The average low overwintering temperature is 50-59 °F (10-15 °C). It’s worth making sure that all undefoliated plants get enough light to remain ornamental. And don’t forget the incompatibility of cool housing with high air and soil moisture.
If plants have spent the summer in the garden, moving them back to intermediate conditions at the end of the quarantine period immediately provides an ideal environment for the dormant period.
Fall Care For Cacti And Succulents
To keep cacti comfortable during the autumn and winter months, they must be moved to the brightest part of the house before mid-autumn to avoid contact with cold surfaces and heaters if there is a sudden drop in light. They are almost never watered.

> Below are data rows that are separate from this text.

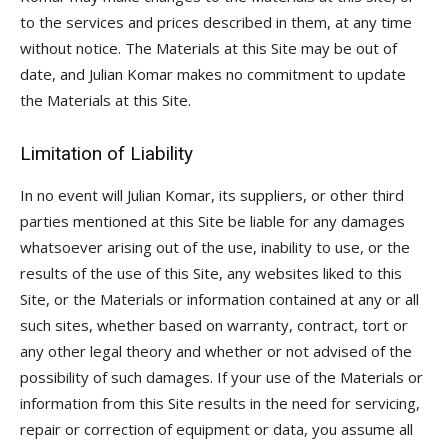
to the services and prices described in them, at any time
without notice. The Materials at this Site may be out of
date, and Julian Komar makes no commitment to update
the Materials at this Site.
Limitation of Liability
In no event will Julian Komar, its suppliers, or other third
parties mentioned at this Site be liable for any damages
whatsoever arising out of the use, inability to use, or the
results of the use of this Site, any websites liked to this
Site, or the Materials or information contained at any or all
such sites, whether based on warranty, contract, tort or
any other legal theory and whether or not advised of the
possibility of such damages. If your use of the Materials or
information from this Site results in the need for servicing,
repair or correction of equipment or data, you assume all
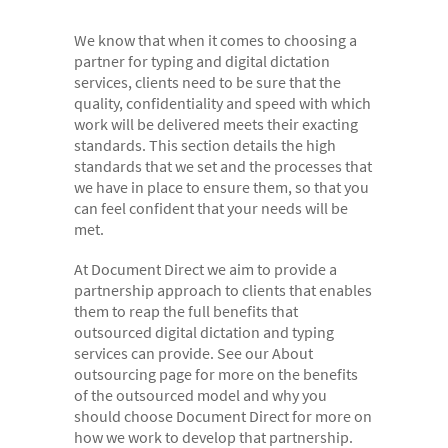
- Digital Dictation Services
We know that when it comes to choosing a
- Legal Transcription Services
partner for typing and digital dictation
- Medical Transcription Services
services, clients need to be sure that the
quality, confidentiality and speed with which
- Property Transcription Services
work will be delivered meets their exacting
standards. This section details the high
- Translation and Language Transcription – with DA
standards that we set and the processes that
Languages
we have in place to ensure them, so that you
can feel confident that your needs will be
- Multi-voice Transcriptions
met.
- Books and Blogs
At Document Direct we aim to provide a
Document Production
partnership approach to clients that enables
them to reap the full benefits that
- Copy Typing
outsourced digital dictation and typing
services can provide. See our About
- Excel Data Entry
outsourcing page for more on the benefits
- Legal Forms
of the outsourced model and why you
should choose Document Direct for more on
- PowerPoint Design
how we work to develop that partnership.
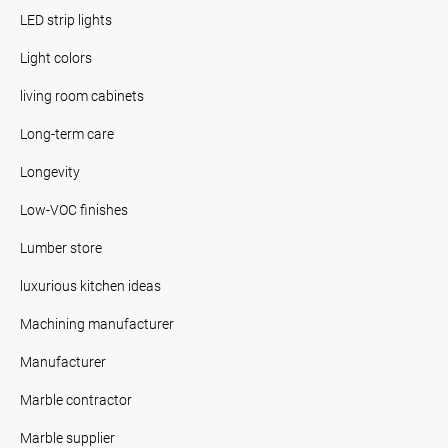
LED strip lights
Light colors
living room cabinets
Long-term care
Longevity
Low-VOC finishes
Lumber store
luxurious kitchen ideas
Machining manufacturer
Manufacturer
Marble contractor
Marble supplier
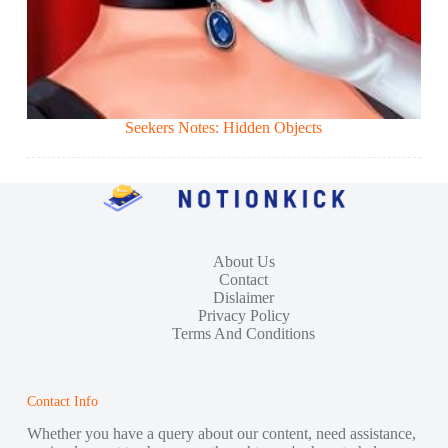
Seekers Notes: Hidden Objects
About Us
Contact
Dislaimer
Privacy Policy
Terms And Conditions
Contact Info
Whether you have a query about our content, need assistance,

For all non-forest succulents, the standard is the same. If cacti and succulents are flowering species, bright light must be combined with a cold overwintering and a strict dormancy period.
Fall Care For Flowering Houseplants
Fall care for plants that continue to flower after October should be handled in the same way. There is one exception: watering and fertilizing should not be stopped for such crops, and individual recommendations should be strictly followed.
There are several nuances to be noted.
- the temperature of the water (it should be much warmer than the room temperature)
- by preventing the substrate from drying out completely and limiting the maximum water content.
- by moving it to a south window or compensating with extra light.
- by reducing the concentration of fertilizer.
- By carefully controlling the stability of air humidity.
All tuber and bulb plants that flower in winter should be rotated toward the light source. On the other hand, shrubs and other plants should not be moved.